What is an "active-active cluster"?
An active-active cluster consists of two independent server nodes at a minimum. The workload within a cluster resource is shared between the server nodes. If a cluster node crashes the processes are resumed by the remaining cluster nodes. An active-active cluster configuration means that a cluster resource is active on all cluster nodes. The aim of an active-active cluster is not only to provide high availability system but to distribute the workload between the cluster nodes. Applications with a very high workload like databases benefit from an active-active setup. Due to the SAP Central Services Instance is a light component an active-active setup does not make any sense. Therefore the SCS is implemented as an active-passive cluster resource.
Shared Nothing
Shared All

What does "virtualization" mean?
The term “virtualization” in the context of HA refers to a kind of abstraction performed by the cluster software. The software creates a virtual host that owns a virtual hostname, virtual disk, and so on. “Virtual” in that manner means that such resources cannot only be owned by one physical machine but by all of them. Which node currently owns or runs a resource is managed by the cluster software. Related “resources” are usually grouped to logical containers (for example Groups on MSCS or packages on HPSG) that can perform failovers independently.

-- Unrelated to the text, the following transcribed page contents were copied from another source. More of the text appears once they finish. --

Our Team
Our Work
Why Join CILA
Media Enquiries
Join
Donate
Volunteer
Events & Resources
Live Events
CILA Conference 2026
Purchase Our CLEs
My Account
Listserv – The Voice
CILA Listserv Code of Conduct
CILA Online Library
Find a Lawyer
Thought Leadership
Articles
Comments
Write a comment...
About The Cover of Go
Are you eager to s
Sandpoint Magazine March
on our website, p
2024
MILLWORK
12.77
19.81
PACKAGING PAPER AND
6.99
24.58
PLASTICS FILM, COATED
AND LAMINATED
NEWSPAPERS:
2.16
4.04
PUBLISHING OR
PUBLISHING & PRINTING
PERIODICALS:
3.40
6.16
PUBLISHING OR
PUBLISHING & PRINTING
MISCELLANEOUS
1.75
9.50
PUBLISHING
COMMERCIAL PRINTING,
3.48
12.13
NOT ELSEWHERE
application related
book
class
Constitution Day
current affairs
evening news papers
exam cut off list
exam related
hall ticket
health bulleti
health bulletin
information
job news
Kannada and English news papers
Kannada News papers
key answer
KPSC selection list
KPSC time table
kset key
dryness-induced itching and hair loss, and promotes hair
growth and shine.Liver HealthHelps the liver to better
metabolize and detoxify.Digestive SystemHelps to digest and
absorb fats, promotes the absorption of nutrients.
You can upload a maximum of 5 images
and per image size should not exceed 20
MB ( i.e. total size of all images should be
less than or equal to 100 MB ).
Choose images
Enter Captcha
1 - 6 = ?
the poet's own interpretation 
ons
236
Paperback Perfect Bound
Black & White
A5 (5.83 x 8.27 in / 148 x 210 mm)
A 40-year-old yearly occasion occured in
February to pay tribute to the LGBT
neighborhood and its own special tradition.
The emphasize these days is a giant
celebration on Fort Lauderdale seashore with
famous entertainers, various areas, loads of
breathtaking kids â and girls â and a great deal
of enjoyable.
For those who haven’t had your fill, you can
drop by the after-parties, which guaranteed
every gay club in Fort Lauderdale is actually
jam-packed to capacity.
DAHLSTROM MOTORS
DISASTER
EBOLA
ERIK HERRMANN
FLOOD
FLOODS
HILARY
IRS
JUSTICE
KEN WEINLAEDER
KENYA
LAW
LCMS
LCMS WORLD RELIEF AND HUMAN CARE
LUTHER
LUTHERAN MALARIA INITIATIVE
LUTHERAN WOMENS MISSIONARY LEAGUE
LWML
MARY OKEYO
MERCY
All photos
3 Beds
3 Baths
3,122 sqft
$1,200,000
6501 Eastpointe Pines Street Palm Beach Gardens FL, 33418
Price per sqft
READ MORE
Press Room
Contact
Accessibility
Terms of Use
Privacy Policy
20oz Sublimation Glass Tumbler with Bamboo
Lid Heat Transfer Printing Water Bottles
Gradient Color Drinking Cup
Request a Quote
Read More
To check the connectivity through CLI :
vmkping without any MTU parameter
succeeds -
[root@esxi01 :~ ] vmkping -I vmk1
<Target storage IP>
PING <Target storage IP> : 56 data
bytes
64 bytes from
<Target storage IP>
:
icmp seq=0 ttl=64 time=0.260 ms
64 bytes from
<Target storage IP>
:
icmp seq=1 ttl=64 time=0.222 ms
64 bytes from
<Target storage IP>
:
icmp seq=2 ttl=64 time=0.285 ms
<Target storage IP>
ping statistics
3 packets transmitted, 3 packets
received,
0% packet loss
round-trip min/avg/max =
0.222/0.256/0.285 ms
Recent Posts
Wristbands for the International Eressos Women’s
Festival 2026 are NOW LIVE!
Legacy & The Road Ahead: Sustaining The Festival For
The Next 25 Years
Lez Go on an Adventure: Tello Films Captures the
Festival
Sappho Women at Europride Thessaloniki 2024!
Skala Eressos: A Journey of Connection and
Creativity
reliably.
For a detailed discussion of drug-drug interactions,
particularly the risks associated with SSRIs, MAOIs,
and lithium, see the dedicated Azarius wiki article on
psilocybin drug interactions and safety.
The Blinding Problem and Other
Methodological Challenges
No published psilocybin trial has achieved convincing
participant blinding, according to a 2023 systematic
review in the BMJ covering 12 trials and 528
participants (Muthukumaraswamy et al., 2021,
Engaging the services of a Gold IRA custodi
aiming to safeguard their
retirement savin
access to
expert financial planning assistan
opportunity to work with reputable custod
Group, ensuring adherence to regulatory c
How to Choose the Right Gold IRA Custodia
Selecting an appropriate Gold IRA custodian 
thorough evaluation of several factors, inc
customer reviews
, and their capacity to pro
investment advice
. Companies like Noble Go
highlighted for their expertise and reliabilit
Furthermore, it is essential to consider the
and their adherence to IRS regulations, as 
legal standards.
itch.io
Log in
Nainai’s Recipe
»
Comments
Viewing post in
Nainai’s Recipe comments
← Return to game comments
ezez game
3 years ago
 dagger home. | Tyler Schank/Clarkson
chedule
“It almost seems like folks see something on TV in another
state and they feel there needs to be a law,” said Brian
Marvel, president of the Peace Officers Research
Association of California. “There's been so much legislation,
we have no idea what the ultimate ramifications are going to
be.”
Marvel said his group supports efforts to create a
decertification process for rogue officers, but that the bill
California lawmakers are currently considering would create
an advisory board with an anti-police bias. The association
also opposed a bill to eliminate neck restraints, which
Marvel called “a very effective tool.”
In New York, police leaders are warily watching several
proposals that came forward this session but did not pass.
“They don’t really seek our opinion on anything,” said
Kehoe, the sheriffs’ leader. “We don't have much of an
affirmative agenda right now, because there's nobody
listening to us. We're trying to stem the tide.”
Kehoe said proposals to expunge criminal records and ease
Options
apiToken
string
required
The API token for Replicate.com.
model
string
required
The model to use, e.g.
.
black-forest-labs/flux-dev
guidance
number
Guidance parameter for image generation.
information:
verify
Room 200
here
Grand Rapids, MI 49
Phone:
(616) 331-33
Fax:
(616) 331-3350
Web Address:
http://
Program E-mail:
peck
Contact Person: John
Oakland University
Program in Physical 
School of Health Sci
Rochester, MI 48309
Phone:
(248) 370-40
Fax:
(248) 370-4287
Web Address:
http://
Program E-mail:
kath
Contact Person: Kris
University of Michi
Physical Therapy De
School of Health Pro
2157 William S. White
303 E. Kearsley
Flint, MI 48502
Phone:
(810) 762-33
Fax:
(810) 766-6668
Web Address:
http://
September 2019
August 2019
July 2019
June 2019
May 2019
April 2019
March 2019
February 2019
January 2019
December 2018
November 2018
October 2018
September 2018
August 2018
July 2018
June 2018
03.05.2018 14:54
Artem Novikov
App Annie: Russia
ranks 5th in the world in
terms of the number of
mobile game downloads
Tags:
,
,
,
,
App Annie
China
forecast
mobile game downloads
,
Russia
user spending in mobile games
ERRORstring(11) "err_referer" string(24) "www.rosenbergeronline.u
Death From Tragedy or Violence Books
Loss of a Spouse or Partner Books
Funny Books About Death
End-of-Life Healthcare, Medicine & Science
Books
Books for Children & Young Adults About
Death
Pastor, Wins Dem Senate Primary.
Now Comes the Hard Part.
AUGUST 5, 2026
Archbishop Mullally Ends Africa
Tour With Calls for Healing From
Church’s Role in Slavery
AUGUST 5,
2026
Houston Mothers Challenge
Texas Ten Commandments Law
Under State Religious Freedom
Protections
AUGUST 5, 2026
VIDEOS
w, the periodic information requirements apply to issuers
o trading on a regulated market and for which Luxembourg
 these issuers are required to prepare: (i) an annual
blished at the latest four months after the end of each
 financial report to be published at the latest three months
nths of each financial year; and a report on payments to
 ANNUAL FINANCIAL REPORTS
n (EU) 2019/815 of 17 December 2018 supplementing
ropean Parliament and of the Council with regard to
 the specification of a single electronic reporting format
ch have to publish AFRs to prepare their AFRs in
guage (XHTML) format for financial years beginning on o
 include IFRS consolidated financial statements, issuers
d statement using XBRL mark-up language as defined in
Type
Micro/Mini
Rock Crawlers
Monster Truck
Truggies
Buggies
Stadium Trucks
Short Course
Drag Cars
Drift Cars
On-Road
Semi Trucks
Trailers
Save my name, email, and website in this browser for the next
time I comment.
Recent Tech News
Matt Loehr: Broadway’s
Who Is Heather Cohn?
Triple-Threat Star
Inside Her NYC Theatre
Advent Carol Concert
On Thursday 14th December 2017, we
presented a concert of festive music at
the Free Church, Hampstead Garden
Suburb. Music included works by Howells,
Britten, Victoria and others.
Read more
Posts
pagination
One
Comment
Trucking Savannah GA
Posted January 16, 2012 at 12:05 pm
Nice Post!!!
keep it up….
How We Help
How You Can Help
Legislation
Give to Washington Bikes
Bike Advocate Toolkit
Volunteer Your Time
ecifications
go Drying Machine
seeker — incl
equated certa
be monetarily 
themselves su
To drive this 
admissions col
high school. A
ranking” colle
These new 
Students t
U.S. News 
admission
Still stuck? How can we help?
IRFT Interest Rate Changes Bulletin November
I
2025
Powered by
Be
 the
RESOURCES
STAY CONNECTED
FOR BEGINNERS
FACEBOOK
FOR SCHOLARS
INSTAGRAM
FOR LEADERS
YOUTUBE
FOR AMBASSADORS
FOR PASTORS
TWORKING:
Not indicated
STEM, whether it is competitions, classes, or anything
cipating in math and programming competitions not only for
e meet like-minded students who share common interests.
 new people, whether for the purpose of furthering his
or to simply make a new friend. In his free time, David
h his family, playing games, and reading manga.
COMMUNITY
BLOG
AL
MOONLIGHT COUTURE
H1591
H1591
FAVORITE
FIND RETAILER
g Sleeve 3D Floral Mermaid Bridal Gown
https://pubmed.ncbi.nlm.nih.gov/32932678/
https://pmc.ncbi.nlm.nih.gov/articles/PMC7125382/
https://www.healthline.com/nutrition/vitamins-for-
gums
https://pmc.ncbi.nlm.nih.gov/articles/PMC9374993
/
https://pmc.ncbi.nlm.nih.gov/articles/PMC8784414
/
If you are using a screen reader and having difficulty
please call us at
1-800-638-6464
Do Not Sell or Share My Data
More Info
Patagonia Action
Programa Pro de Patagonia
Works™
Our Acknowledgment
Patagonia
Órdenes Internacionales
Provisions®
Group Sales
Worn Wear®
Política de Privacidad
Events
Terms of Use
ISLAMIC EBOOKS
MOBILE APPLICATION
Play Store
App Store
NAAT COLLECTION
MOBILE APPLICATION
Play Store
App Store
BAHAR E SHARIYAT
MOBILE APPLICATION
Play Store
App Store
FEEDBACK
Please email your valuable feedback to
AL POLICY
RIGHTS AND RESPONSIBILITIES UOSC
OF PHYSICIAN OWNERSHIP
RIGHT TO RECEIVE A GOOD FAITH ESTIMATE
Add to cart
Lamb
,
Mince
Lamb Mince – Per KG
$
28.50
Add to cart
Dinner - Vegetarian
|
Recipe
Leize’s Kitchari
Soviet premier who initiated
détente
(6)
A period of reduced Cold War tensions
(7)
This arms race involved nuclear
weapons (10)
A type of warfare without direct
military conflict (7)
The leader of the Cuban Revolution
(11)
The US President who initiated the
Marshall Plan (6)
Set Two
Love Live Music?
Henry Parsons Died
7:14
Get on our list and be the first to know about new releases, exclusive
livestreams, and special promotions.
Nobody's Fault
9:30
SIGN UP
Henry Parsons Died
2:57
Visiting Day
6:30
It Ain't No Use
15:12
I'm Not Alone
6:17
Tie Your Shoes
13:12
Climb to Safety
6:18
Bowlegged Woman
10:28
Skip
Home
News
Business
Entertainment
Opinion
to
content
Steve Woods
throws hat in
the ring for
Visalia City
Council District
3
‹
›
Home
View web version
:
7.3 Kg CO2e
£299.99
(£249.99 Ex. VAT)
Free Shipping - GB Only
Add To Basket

What do "shared nothing" and "shared all" mean?
The term “shared nothing” and “shared all” specifies a type of architecture within an active-active cluster. “Shared nothing” means that every cluster node contains its own data partition, which implicates that these kinds of setup are not highly available due to the fact that in case of a failure the data of the failed node is no longer available. In a “shared all” environment the different cluster nodes that run the same service shares a data partition and accesses the data concurrently.
These options have to be supported by the cluster software. For example, MSCS does not support the “shared all” option.

What is a "SPOF"?
A Single Point of Failure (SPOF) is any component within a system that, if it fails, causes a loss of a runtime critical service. A SPOF can be hardware or a software component. However, this FAQ only covers the SAP identified SPOF software components that are Message Server, Enqueue Server, the central file system and Database. In a High Availability manner it is necessary to eliminate these SPOF.